Si ce mal-être existe et a tendance aujourd'hui à s'amplifier, il existe toutefois, à mon sens, des moyens d'y remédier, dans une relation gagnant-gagnant, tant pour l'entrepreneur que le salarié. On pourrait commencer par abroger les 35h, revenir aux 39h, avec une renégociation salariale branche par branche à la clé. Pour convaincre les patrons de se remettre à la table des négociations concernant cette éventuelle hausse des salaires, on pourrait en profiter pour repousser l'âge de la retraite, sauf pour les métiers véritablement pénibles. Car c'est un fait : avec 35h hebdomadaires, 5 semaines de congés payés par an et un âge de départ légal à la retraite à 60 ans, nous sommes le pays de l'OCDE qui travaillons le moins. Or, si nous voulons préserver notre modèle social et éviter de dépendre de fonds privés pour payer les retraites de nos séniors, il est urgent de réformer en ce sens. Ensuite, je propose d'avoir une politique familiale et paritaire sensée. La France s'enorgueillit aujourd'hui d'une natalité exceptionnelle. Cependant, avec la hausse du coût de la vie et la paupérisation des ménages, la plupart des couples voient les 2 parents obligés de travailler. Un calvaire quand on sait qu'en plus le pays manque de crèches et de nounous qualifiées. Et puis il est dommage, quand on a rêvé toute sa vie d'être parent, de voir d'autres adultes élever son enfant à sa place. Avec les conséquences que l'on sait : rupture du lien familial, perte de repères de l'enfant, manque d'autorité... Le plus regrettable dans cette histoire, c'est que ce sont souvent les femmes qui en payent le prix sur le marché de l'emploi. Les chiffres le montrent : ce sont elles qui détiennent majoritairement les emplois précaires et à temps partiel, leur salaire n'étant perçu que comme un revenu de complément. Sans compter que leur ascension professionnelle et leur fiche de paie se retrouvent plombées. Il y aurait donc ici matière à réfléchir : pourquoi pas un congé parental de 2 à 3 ans accordé à celui des deux parents qui le souhaite, avec maintien intégral du salaire. Cela concernerait indifféremment le mari ou la femme et s'effectuerait dès le 1er enfant. En compensation, et pour éviter une surnatalité qui grèverait globalement les ressources à notre disposition, on envisagerait un arrêt des allocations familiales à toute famille de plus de 2 enfants. 

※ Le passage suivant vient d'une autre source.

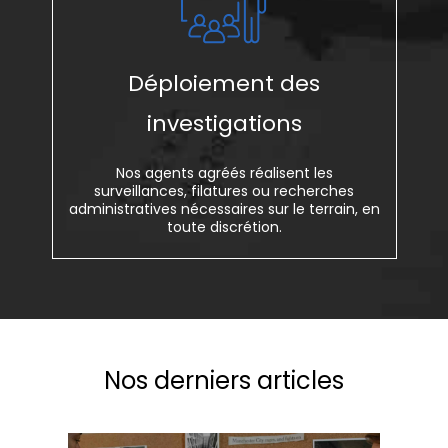
Déploiement des
investigations
Nos agents agréés réalisent les
surveillances, filatures ou recherches
administratives nécessaires sur le terrain, en
toute discrétion.
Nos derniers articles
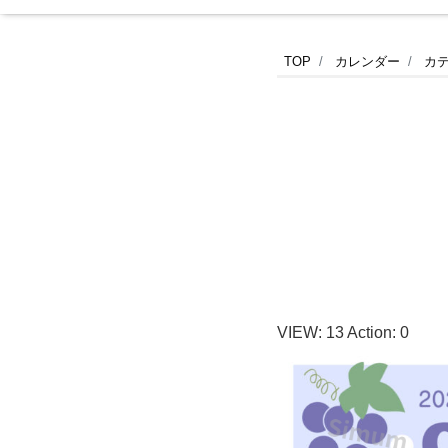
2026
TOP
カレンダー
カ
年
9
月
の
カ
VIEW:
13
Action:
0
レ
ン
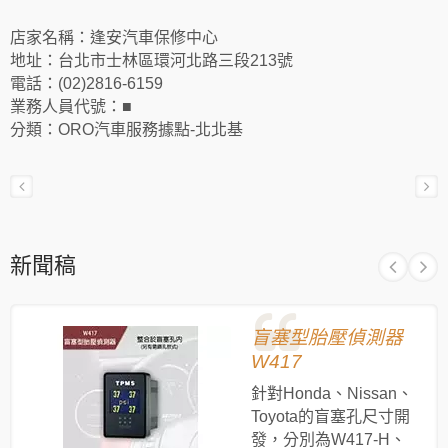
店家名稱：逢安汽車保修中心
地址：台北市士林區環河北路三段213號
電話：(02)2816-6159
業務人員代號：■
分類：ORO汽車服務據點-北北基
新聞稿
盲塞型胎壓偵測器
W417
針對Honda、Nissan、
Toyota的盲塞孔尺寸開
發，分別為W417-H、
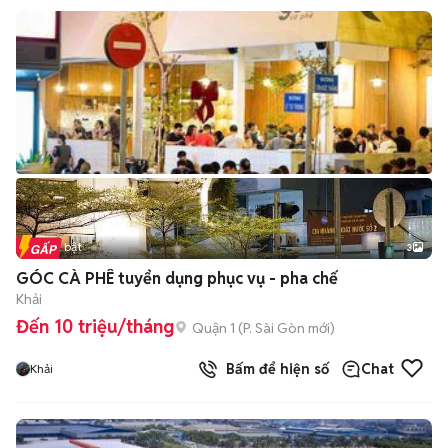
Tin nổi bật
3
GÓC CÀ PHÊ tuyển dụng phục vụ - pha chế
Khải
Đến 10 triệu/tháng
Quận 1
(
P. Sài Gòn
mới)
Bấm để hiện số
Chat
Khải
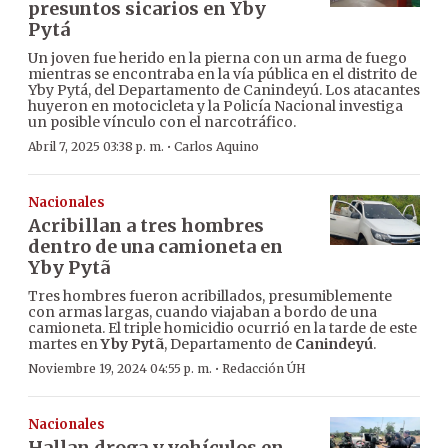
presuntos sicarios en Yby
Pytá
Un joven fue herido en la pierna con un arma de fuego
mientras se encontraba en la vía pública en el distrito de
Yby Pytá, del Departamento de Canindeyú. Los atacantes
huyeron en motocicleta y la Policía Nacional investiga
un posible vínculo con el narcotráfico.
·
Abril 7, 2025 03:38 p. m.
Carlos Aquino
Nacionales
Acribillan a tres hombres
dentro de una camioneta en
Yby Pytã
Tres hombres fueron acribillados, presumiblemente
con armas largas, cuando viajaban a bordo de una
camioneta. El triple homicidio ocurrió en la tarde de este
martes en
Yby Pytã
, Departamento de
Canindeyú
.
·
Noviembre 19, 2024 04:55 p. m.
Redacción ÚH
Nacionales
Hallan droga y vehículos en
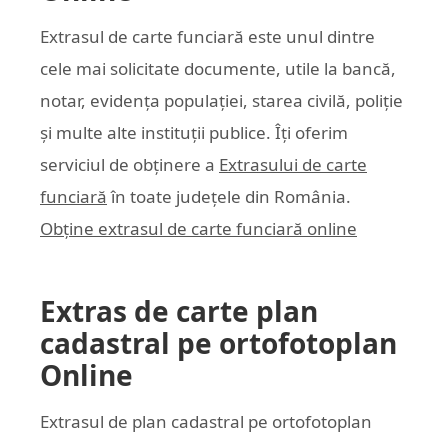
Extrasul de carte funciară este unul dintre
cele mai solicitate documente, utile la bancă,
notar, evidența populației, starea civilă, poliție
și multe alte instituții publice. Îți oferim
serviciul de obținere a
Extrasului de carte
funciară
în toate județele din România.
Obține extrasul de carte funciară online
Extras de carte plan
cadastral pe ortofotoplan
Online
Extrasul de plan cadastral pe ortofotoplan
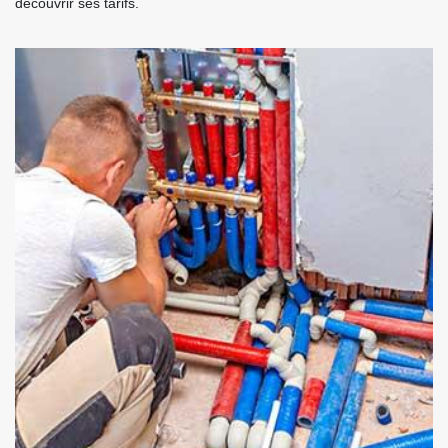
découvrir ses tarifs.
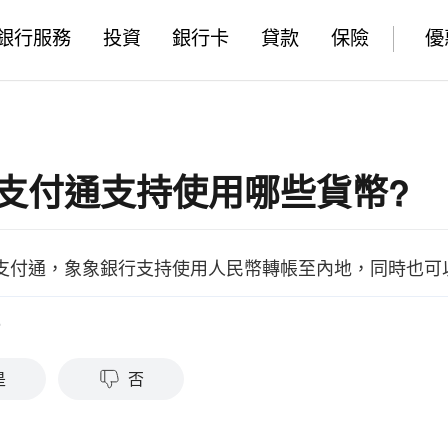
銀行服務
投資
銀行卡
貸款
保險
優
支付通支持使用哪些貨幣?
支付通，象象銀行支持使用人民幣轉帳至內地，同時也可
？
是
否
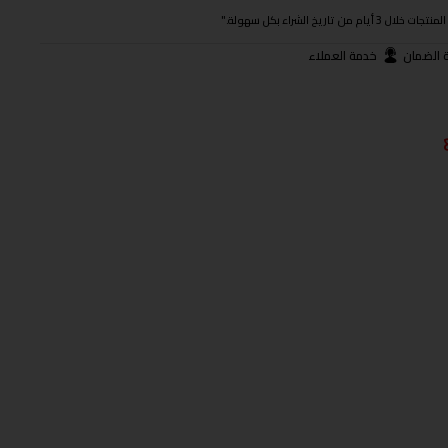
ريخ الشراء بكل سهولة."
 الضمان
خدمة العملاء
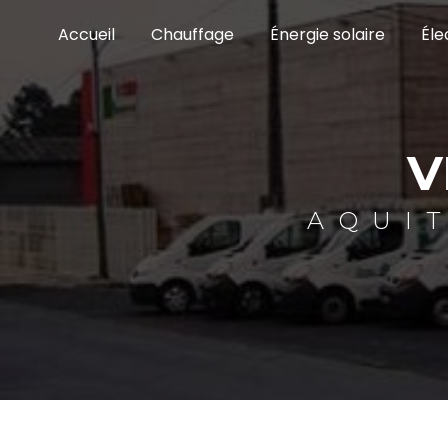
Panneau de gestion des cookies
Accueil
Chauffage
Énergie solaire
Éle
V
AQUI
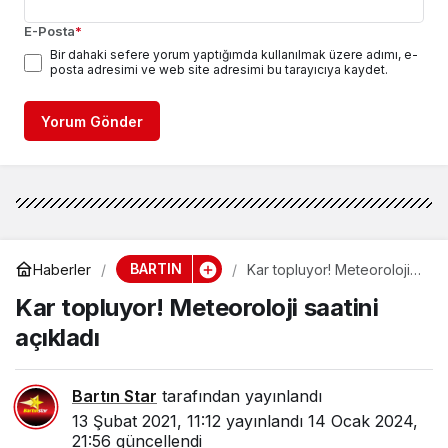
E-Posta
*
Bir dahaki sefere yorum yaptığımda kullanılmak üzere adımı, e-
posta adresimi ve web site adresimi bu tarayıcıya kaydet.
Yorum Gönder
BARTIN
Haberler
Kar topluyor! Meteoroloji
saatini açıkladı
Kar topluyor! Meteoroloji saatini
açıkladı
Bartın Star
tarafından yayınlandı
13 Şubat 2021, 11:12
yayınlandı
14 Ocak 2024,
21:56
güncellendi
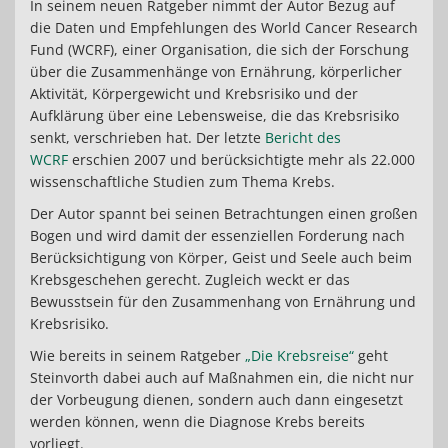
In seinem neuen Ratgeber nimmt der Autor Bezug auf
die Daten und Empfehlungen des World Cancer Research
Fund (WCRF), einer Organisation, die sich der Forschung
über die Zusammenhänge von Ernährung, körperlicher
Aktivität, Körpergewicht und Krebsrisiko und der
Aufklärung über eine Lebensweise, die das Krebsrisiko
senkt, verschrieben hat. Der letzte
Bericht des
WCRF
erschien 2007 und berücksichtigte mehr als 22.000
wissenschaftliche Studien zum Thema Krebs.
Der Autor spannt bei seinen Betrachtungen einen großen
Bogen und wird damit der essenziellen Forderung nach
Berücksichtigung von Körper, Geist und Seele auch beim
Krebsgeschehen gerecht. Zugleich weckt er das
Bewusstsein für den Zusammenhang von Ernährung und
Krebsrisiko.
Wie bereits in seinem Ratgeber
„Die Krebsreise“
geht
Steinvorth dabei auch auf Maßnahmen ein, die nicht nur
der Vorbeugung dienen, sondern auch dann eingesetzt
werden können, wenn die Diagnose Krebs bereits
vorliegt.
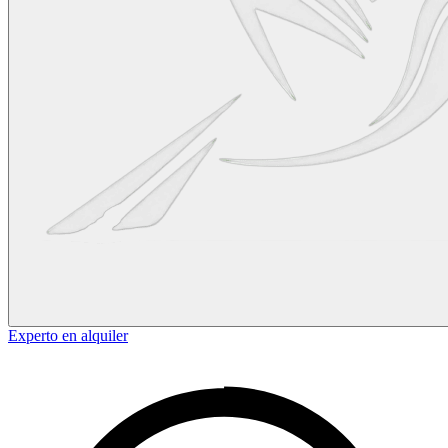
Experto en alquiler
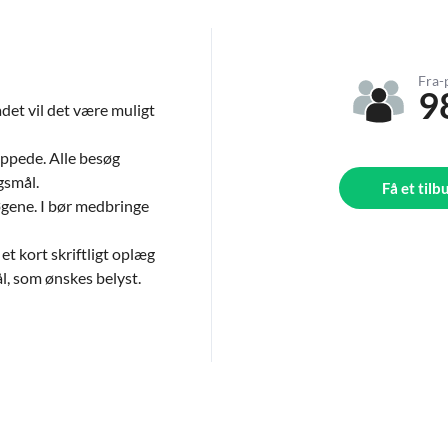
Fra-
9
det vil det være muligt
appede. Alle besøg
gsmål.
Få et tilb
øgene. I bør medbringe
et kort skriftligt oplæg
l, som ønskes belyst.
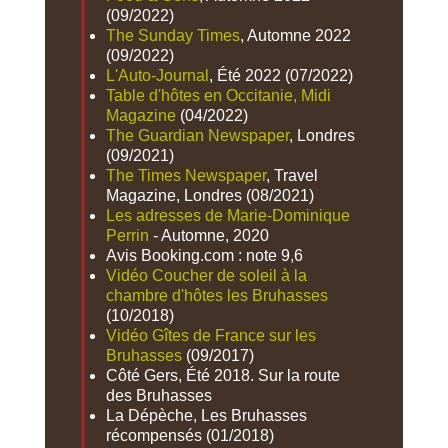
(09/2022)
The Sunday Times
, Automne 2022
(09/2022)
L'Auto-Journal
, Été 2022 (07/2022)
Table d'hôtes en Occitanie, Midi
Magazine
(04/2022)
The Guardian Newspaper
, Londres
(09/2021)
The Times Newspaper
, Travel
Magazine, Londres (08/2021)
Les adresses de Marie-Dominique
Perrin
- Automne, 2020
Avis Booking.com : note 9,6
Vidéo Coucher de soleil à la
chambre d'hôtes les Bruhasses
(10/2018)
Vidéo Gîtes de France sur les
Bruhasses
(09/2017)
Côté Gers, Été 2018. Sur la route
des Bruhasses
La Dépèche, Les Bruhasses
récompensés (01/2018)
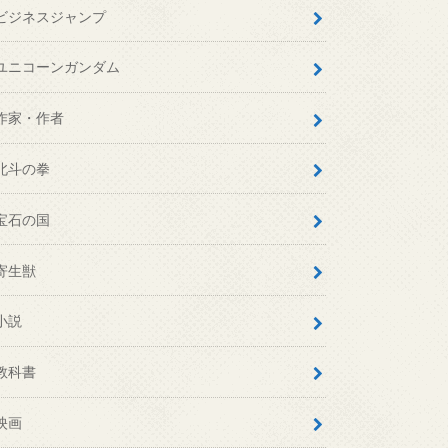
ビジネスジャンプ
ユニコーンガンダム
作家・作者
北斗の拳
宝石の国
寄生獣
小説
教科書
映画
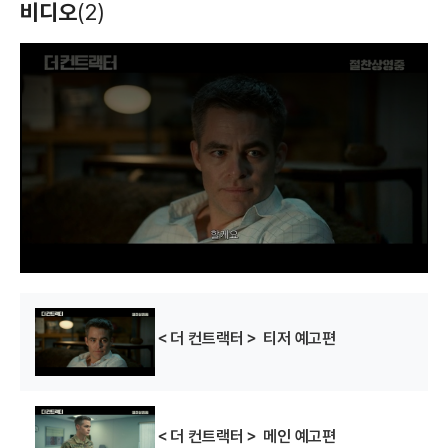
비디오
(2)
T
h
i
s
i
s
a
m
o
d
a
l
w
i
n
d
o
w
.
＜더 컨트랙터＞ 티저 예고편
＜더 컨트랙터＞ 메인 예고편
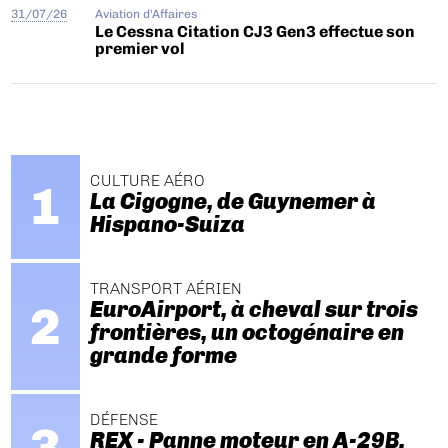
31/07/26
Aviation d'Affaires
Le Cessna Citation CJ3 Gen3 effectue son
premier vol
CULTURE AÉRO
La Cigogne, de Guynemer à
Hispano-Suiza
TRANSPORT AÉRIEN
EuroAirport, à cheval sur trois
frontières, un octogénaire en
grande forme
DÉFENSE
REX - Panne moteur en A-29B.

Enfin, dernière mesure suggérée et non des moindres : le contrat de travail unique. Plus souple que le CDI, plus protecteur que le CDD, il donnerait plus d'assurances à l'entreprise lorsqu'elle embauche un salarié, et ce serait surtout une aubaine pour nos PME, qui sont le véritable socle de notre économie et qui ne sont pas assez protégées dans notre pays. D'un autre côté, le salarié qui n'est pas satisfait de ses conditions de travail, pourrait plus facilement quitter son poste pour espérer trouver mieux ailleurs. Evidemment, une telle loi nécessiterait des garde-fous mais elle mérite qu'on y songe sérieusement. Et puis, bien sûr, une meilleure politique de formation, avec un vrai droit à la formation tout au long de la vie, serait un excellent atout pour former des salariés qui correspondraient véritablement aux besoins de l'économie du pays.
Le travail est véritablement l'enjeu cardinal dans la crise que nous vivons aujourd'hui. Mais il nécessite des réformes courageuses et des concessions importantes, de la part du patronat et des syndicats. Tout cela ne sera possible qu'à la condition expresse d'une réelle volonté politique.